Privman notes that Arcangues had never raced on dirt, but had been bothered by a bad back and bad luck throughout his career. Fabre believed the level racing surfaces of American dirt courses would help the horse. Bailey knew none of that.
But the horse was talking to the rider.
“I warmed him up and he felt great, and from the time he broke out of the gate he was on the bridle (eager to run),” said Bailey. “As we turned up the backside, there was a horse in front of me, Ezzoud, who was going well, so I thought I would stay on the rail and follow him. When you’re on a longshot, nobody’s looking for you, so you can take more risks.”
Bailey and Arcangues began passing rivals on the turn for home, then accelerated between Ezzoud and favorite Bertrando — pulling away to win with authority.

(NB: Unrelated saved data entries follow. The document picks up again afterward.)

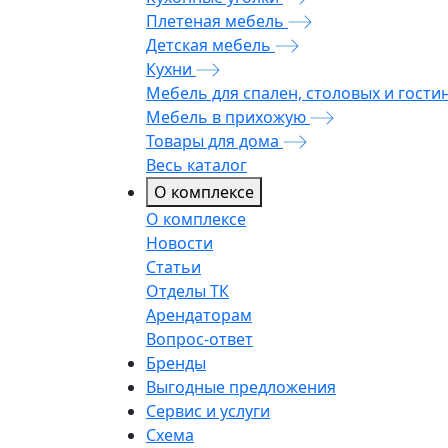
Плетеная мебель
Детская мебель
Кухни
Мебель для спален, столовых и гости
Мебель в прихожую
Товары для дома
Весь каталог
О комплексе
О комплексе
Новости
Статьи
Отделы ТК
Арендаторам
Вопрос-ответ
Бренды
Выгодные предложения
Сервис и услуги
Схема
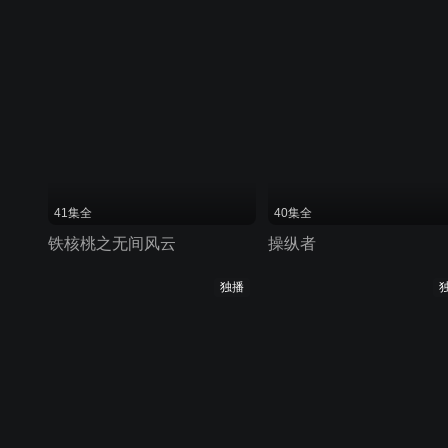
41集全
40集全
铁核桃之无间风云
操纵者
独播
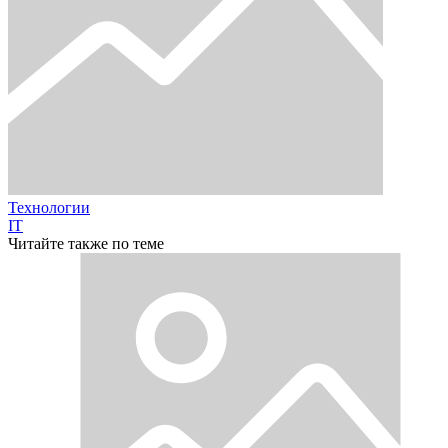
Технологии
IT
Читайте также по теме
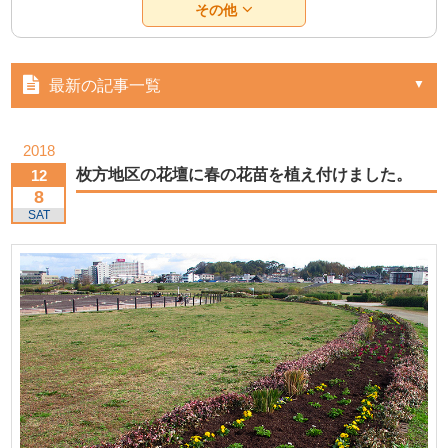
その他
最新の記事一覧
2018
枚方地区の花壇に春の花苗を植え付けました。
12
8
SAT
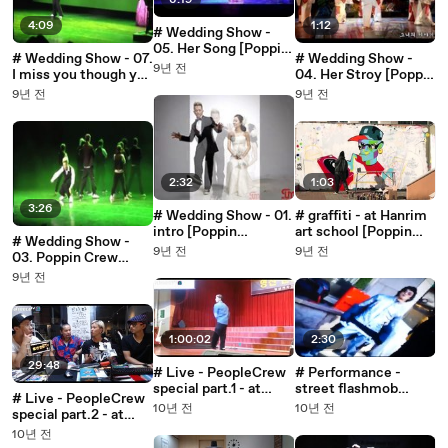
6:19
4:09
1:12
# Wedding Show -
05. Her Song [Poppin
# Wedding Show - 07.
# Wedding Show -
Hyunjoon 팝핀현준]
9년 전
I miss you though you
04. Her Stroy [Poppin
are nearby me
Hyunjoon 팝핀현준]
9년 전
9년 전
[Poppin Hyunjoon 팝
핀현준]
2:32
1:03
3:26
# Wedding Show - 01.
# graffiti - at Hanrim
intro [Poppin
art school [Poppin
# Wedding Show -
Hyunjoon 팝핀현준]
Hyunjoon 팝핀현준]
9년 전
9년 전
03. Poppin Crew
Performance [Poppin
9년 전
Hyunjoon 팝핀현준]
1:00:02
2:30
29:48
# Live - PeopleCrew
# Performance -
special part.1 - at
street flashmob
# Live - PeopleCrew
15.08.11 [Poppin
[Poppin Hyunjoon 팝
10년 전
10년 전
special part.2 - at
Hyunjoon 팝핀현준]
핀현준]
15.08.11 [Poppin
10년 전
Hyunjoon 팝핀현준]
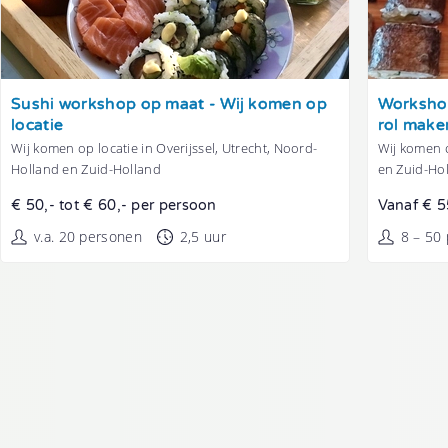
Tonen
Tonen
Sushi workshop op maat - Wij komen op
Workshop
locatie
rol make
Wij komen op locatie in Overijssel, Utrecht, Noord-
Wij komen o
Holland en Zuid-Holland
en Zuid-Ho
€ 50,- tot € 60,- per persoon
Vanaf € 5
v.a. 20 personen
2,5 uur
8 – 50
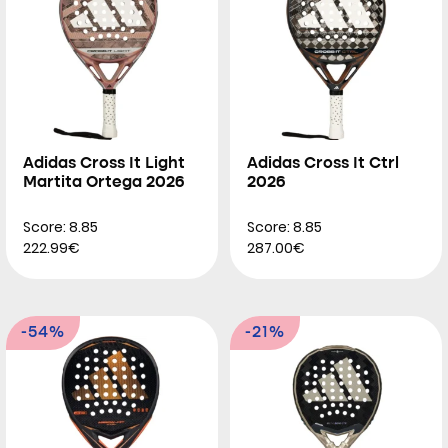
Adidas Cross It Light
Adidas Cross It Ctrl
Martita Ortega 2026
2026
Score: 8.85
Score: 8.85
222.99€
287.00€
-54%
-21%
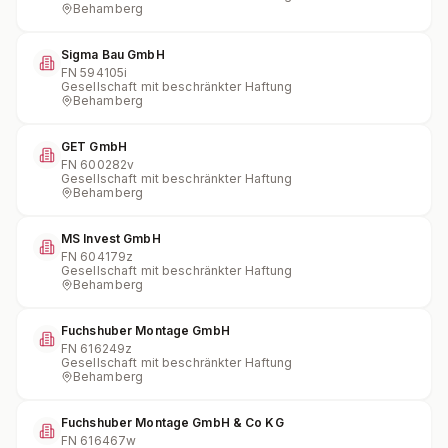
Behamberg
Sigma Bau GmbH
FN
594105i
Gesellschaft mit beschränkter Haftung
Behamberg
GET GmbH
FN
600282v
Gesellschaft mit beschränkter Haftung
Behamberg
MS Invest GmbH
FN
604179z
Gesellschaft mit beschränkter Haftung
Behamberg
Fuchshuber Montage GmbH
FN
616249z
Gesellschaft mit beschränkter Haftung
Behamberg
Fuchshuber Montage GmbH & Co KG
FN
616467w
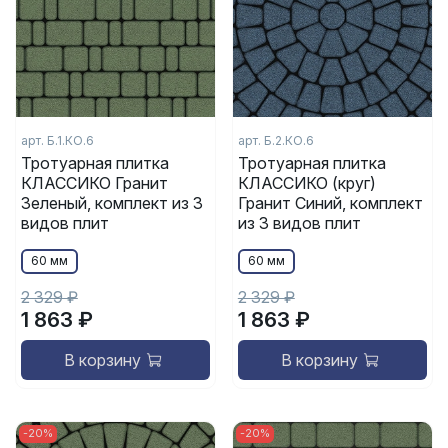
арт. Б.1.КО.6
арт. Б.2.КО.6
Тротуарная плитка
Тротуарная плитка
КЛАССИКО Гранит
КЛАССИКО (круг)
Зеленый, комплект из 3
Гранит Синий, комплект
видов плит
из 3 видов плит
60 мм
60 мм
2 329 ₽
2 329 ₽
1 863 ₽
1 863 ₽
В корзину
В корзину
-20%
-20%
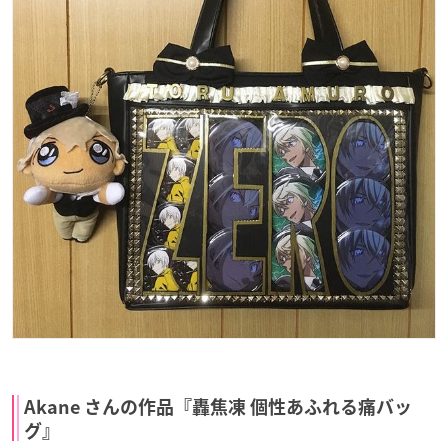
Akane さんの作品『轟焦凍 個性あふれる痛バッ
グ』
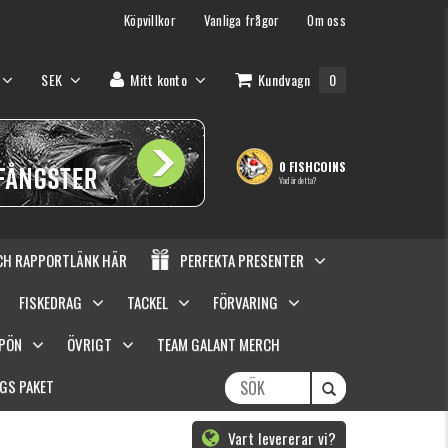
Köpvillkor
Vanliga frågor
Om oss
SEK
Mitt konto
Kundvagn
0
0 FISHCOINS
Vad är detta?
OCH RAPPORTLÄNK HÄR
PERFEKTA PRESENTER
FISKEDRAG
TACKEL
FÖRVARING
SPÖN
ÖVRIGT
TEAM GALANT MERCH
GS PAKET
Vart levererar vi?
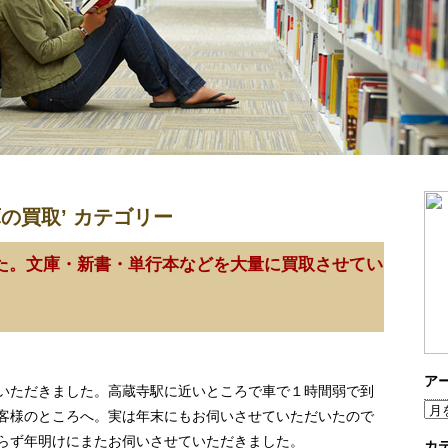
庫の買取’ カテゴリー
た。文庫・新書・単行本などを大量に買取させてい
ア
いただきました。高蔵寺駅に近いところで車で１時間弱で到
客様のところへ。実は年末にもお伺いさせていただいたので
らず年明けにまたお伺いさせていただきました。
カ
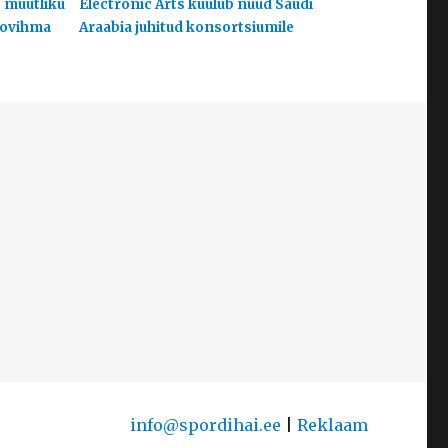
s muutliku
Electronic Arts kuulub nüüd Saudi
hoovihma
Araabia juhitud konsortsiumile
info@spordihai.ee
|
Reklaam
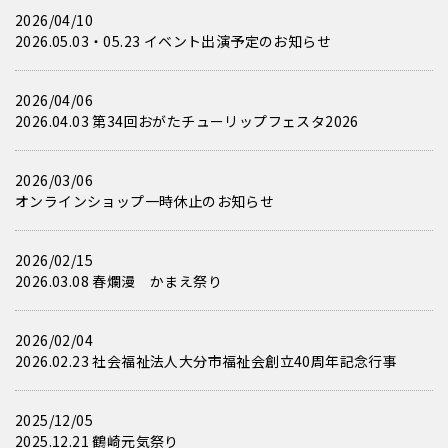
2026/04/10
2026.05.03・05.23 イベント出演予定のお知らせ
2026/04/06
2026.04.03 第34回おがたチューリップフェスタ2026
2026/03/06
オンラインショップ一時休止のお知らせ
2026/02/15
2026.03.08 春爛漫 かまえ祭り
2026/02/04
2026.02.23 社会福祉法人大分市福祉会創立40周年記念行事
2025/12/05
2025.12.21 鶴崎元気祭り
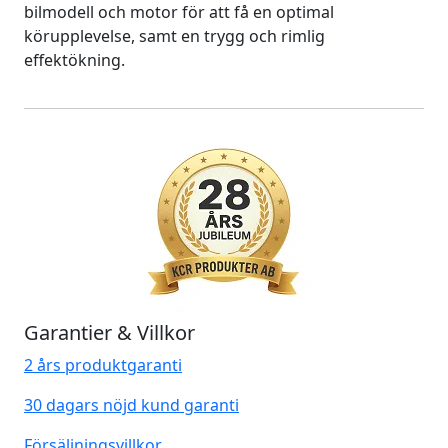
bilmodell och motor för att få en optimal
körupplevelse, samt en trygg och rimlig
effektökning.
Garantier & Villkor
2 års produktgaranti
30 dagars nöjd kund garanti
Försäljningsvillkor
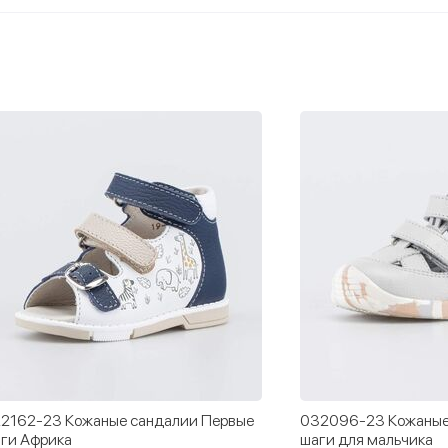
2162-23 Кожаные сандалии Первые
032096-23 Кожаные
ги Африка
шаги для мальчика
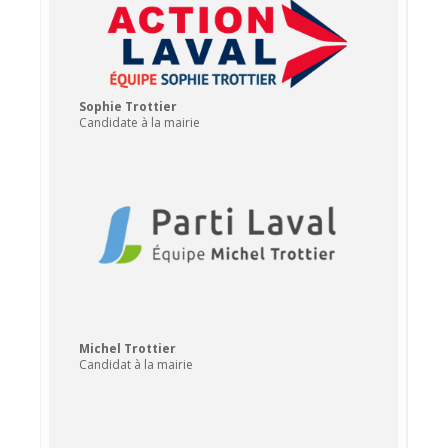
Sophie Trottier
Candidate à la mairie
Michel Trottier
Candidat à la mairie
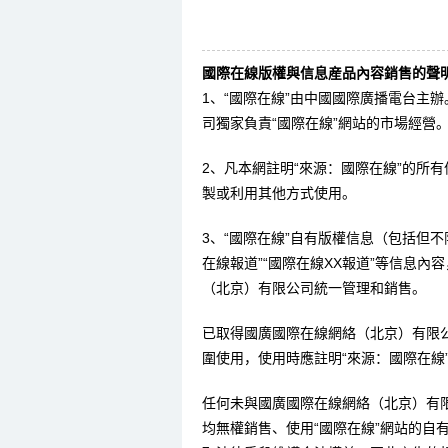
國際在線版權與信息産品內容銷售的聲明
1、“國際在線”由中國國際廣播電台主
司獨家負責“國際在線”網站的市場經營
2、凡本網註明“來源：國際在線”的所
製或利用其他方式使用。
3、“國際在線”自有版權信息（包括但不限
在線報道”“國際在線XX報道”等信息
（北京）有限公司統一管理和銷售。
已取得國廣國際在線網絡（北京）有限
圍使用，使用時應註明“來源：國際在線
任何未與國廣國際在線網絡（北京）有
均無權銷售、使用“國際在線”網站的自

The horse had gone off at 133-1 and paid $269.20 to win.
“As the years have gone by, so many people have told me they bet on Arcangues,” Bailey says with a laugh. “If all those people bet him, he wouldn’t have paid $269."
A Rough Trip
It was a typically wild finish in the 1989 Breeders’ Cup Mile at Gulfstream Park. Steinlen, a gray horse bred in England and raced in Europe until shipped to California in 1987, got up to win it.
Coming to the wire, Steinlen was trapped along the rail behind front-runners who were stopping, and pinned in by closers moving up. The D. Wayne Lukas-trained colt already had experienced traffic trouble. The Daily Racing Form chart-caller noted that Steinlen had “a very rough trip, but was handled well” by jockey Jose Santos.
The chart read, “STEINLEN ... and HIGHLAND SPRINGS (leaned) on each other in the run to the first turn and then again along the backstretch. (STEINLEN) lost position on the second turn, was between rivals in the early stretch, moved to the inside in front of QUICK CALL in mid-stretch, causing that one to check, took over from SIMPLY MAJESTIC inside the final sixteenth and proved best.”
A rugged trip, indeed — but what the chart doesn’t mention is how little room there was along the inside fence (actually a hedge) for Steinlen to squeeze through.
When the dashing gray galloped back to the winner’s circle and turned for the picture, you could see how he’d done it. A bunch of vines were sticking out of his saddlecloth and girth, and the jock’s pants leg was green-stained. Steinlen didn’t just skim the hedge; he’d run through it!